>>>>

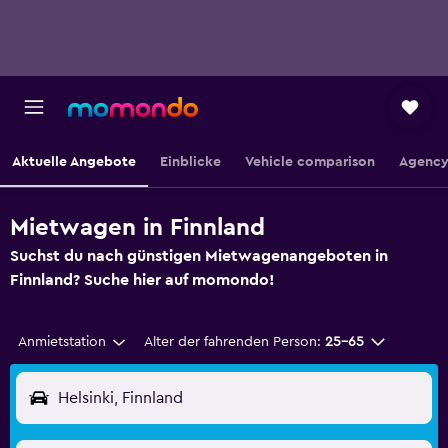
Aktuelle Angebote
Einblicke
Vehicle comparison
Agency
Mietwagen in Finnland
Suchst du nach günstigen Mietwagenangeboten in
Finnland? Suche hier auf momondo!
Anmietstation
Alter der fahrenden Person:
25-65
Helsinki, Finnland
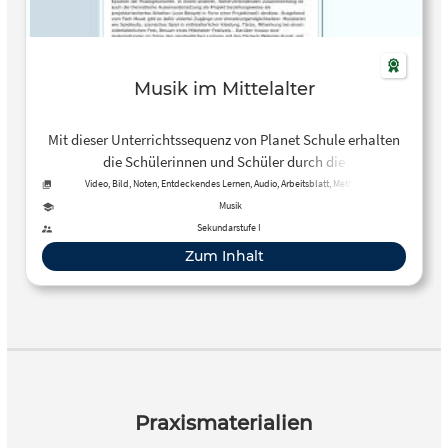
Musik im Mittelalter
Mit dieser Unterrichtssequenz von Planet Schule erhalten
die Schülerinnen und Schüler durch die
Auseinandersetzung mit Gregorianik, der Entwicklung der
Video, Bild, Noten, Entdeckendes Lernen, Audio, Arbeitsblatt, Methoden
Notenschrift und typischen Instrumenten einen Einblick in
Musik
die Musik des Mittelalters.
Sekundarstufe I
Zum Inhalt
Praxismaterialien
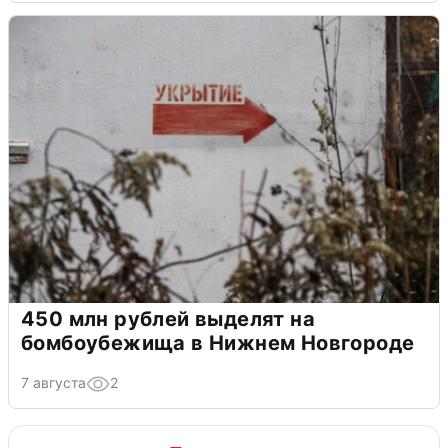
450 млн рублей выделят на
бомбоубежища в Нижнем Новгороде
7 августа
2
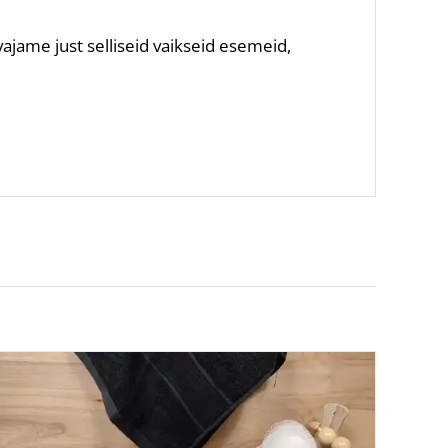
 vajame just selliseid vaikseid esemeid,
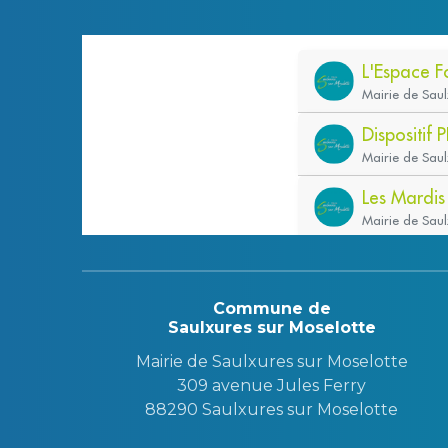
Commune de
Saulxures sur Moselotte
Mairie de Saulxures sur Moselotte
309 avenue Jules Ferry
88290 Saulxures sur Moselotte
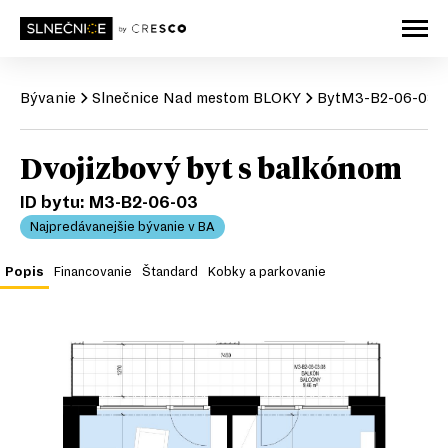
Bývanie
Slnečnice
Nad mestom BLOKY
Byt
M3-B2-06-03
Dvojizbový byt s balkónom
ID bytu:
M3-B2-06-03
Najpredávanejšie bývanie v BA
Popis
Financovanie
Štandard
Kobky a parkovanie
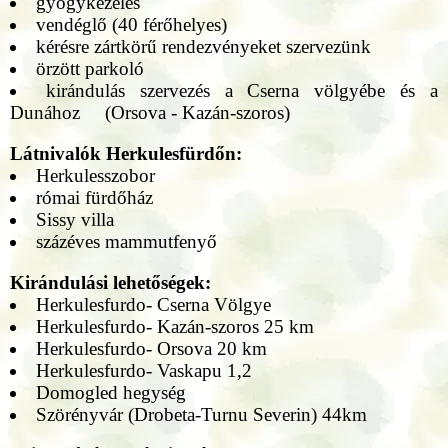
gyógykezelés
vendéglő (40 férőhelyes)
kérésre zártkörű rendezvényeket szervezünk
örzött parkoló
kirándulás szervezés a Cserna völgyébe és a
Dunához (Orsova - Kazán-szoros)
Látnivalók Herkulesfürdőn:
Herkulesszobor
római fürdőház
Sissy villa
százéves mammutfenyő
Kirándulási lehetőségek:
Herkulesfurdo- Cserna Völgye
Herkulesfurdo- Kazán-szoros 25 km
Herkulesfurdo- Orsova 20 km
Herkulesfurdo- Vaskapu 1,2
Domogled hegység
Szörényvár (Drobeta-Turnu Severin) 44km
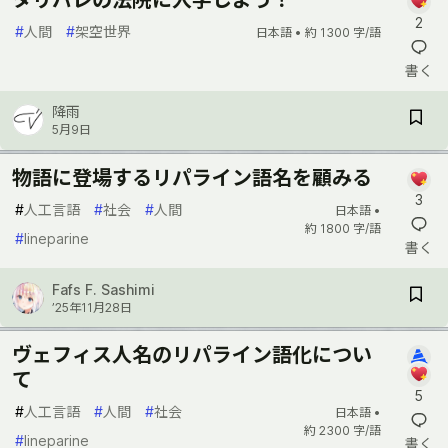
2
#
人間
#
架空世界
日本語 •
約 1300 字/語
書く
降雨
5月9日
物語に登場するリパライン語名を顧みる
3
#
人工言語
#
社会
#
人間
日本語 •
約 1800 字/語
#
lineparine
書く
Fafs F. Sashimi
’25年11月28日
ヴェフィス人名のリパライン語化につい
て
5
#
人工言語
#
人間
#
社会
日本語 •
約 2300 字/語
#
lineparine
書く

<<<<

Exact copy, no pictures: set down all the entries again as they stand.

**WORKED SOLUTION**
Aktuelle Angebote
Einblicke
Vehicle comparison
Agency
Mietwagen in Finnland
Suchst du nach günstigen Mietwagenangeboten in
Finnland? Suche hier auf momondo!
Anmietstation
Alter der fahrenden Person:
25-65
Helsinki, Finnland
Musik im Mittelalter
Mit dieser Unterrichtssequenz von Planet Schule erhalten
die Schülerinnen und Schüler durch die
Auseinandersetzung mit Gregorianik, der Entwicklung der
Video, Bild, Noten, Entdeckendes Lernen, Audio, Arbeitsblatt, Methoden
Notenschrift und typischen Instrumenten einen Einblick in
Musik
die Musik des Mittelalters.
Sekundarstufe I
Zum Inhalt
Praxismaterialien
450 млн рублей выделят на
бомбоубежища в Нижнем Новгороде
7 августа
2
 vajame just selliseid vaikseid esemeid,
Commune de
Saulxures sur Moselotte
Mairie de Saulxures sur Moselotte
309 avenue Jules Ferry
88290 Saulxures sur Moselotte
Bývanie
Slnečnice
Nad mestom BLOKY
Byt
M3-B2-06-03
Dvojizbový byt s balkónom
ID bytu:
M3-B2-06-03
Najpredávanejšie bývanie v BA
Popis
Financovanie
Štandard
Kobky a parkovanie
gyógykezelés
vendéglő (40 férőhelyes)
kérésre zártkörű rendezvényeket szervezünk
örzött parkoló
kirándulás szervezés a Cserna völgyébe és a
Dunához (Orsova - Kazán-szoros)
Látnivalók Herkulesfürdőn:
Herkulesszobor
római fürdőház
Sissy villa
százéves mammutfenyő
Kirándulási lehetőségek:
Herkulesfurdo- Cserna Völgye
Herkulesfurdo- Kazán-szoros 25 km
Herkulesfurdo- Orsova 20 km
Herkulesfurdo- Vaskapu 1,2
Domogled hegység
Szörényvár (Drobeta-Turnu Severin) 44km
2
#
人間
#
架空世界
日本語 •
約 1300 字/語
書く
降雨
5月9日
物語に登場するリパライン語名を顧みる
3
#
人工言語
#
社会
#
人間
日本語 •
約 1800 字/語
#
lineparine
書く
Fafs F. Sashimi
’25年11月28日
ヴェフィス人名のリパライン語化につい
て
5
#
人工言語
#
人間
#
社会
日本語 •
約 2300 字/語
#
lineparine
書く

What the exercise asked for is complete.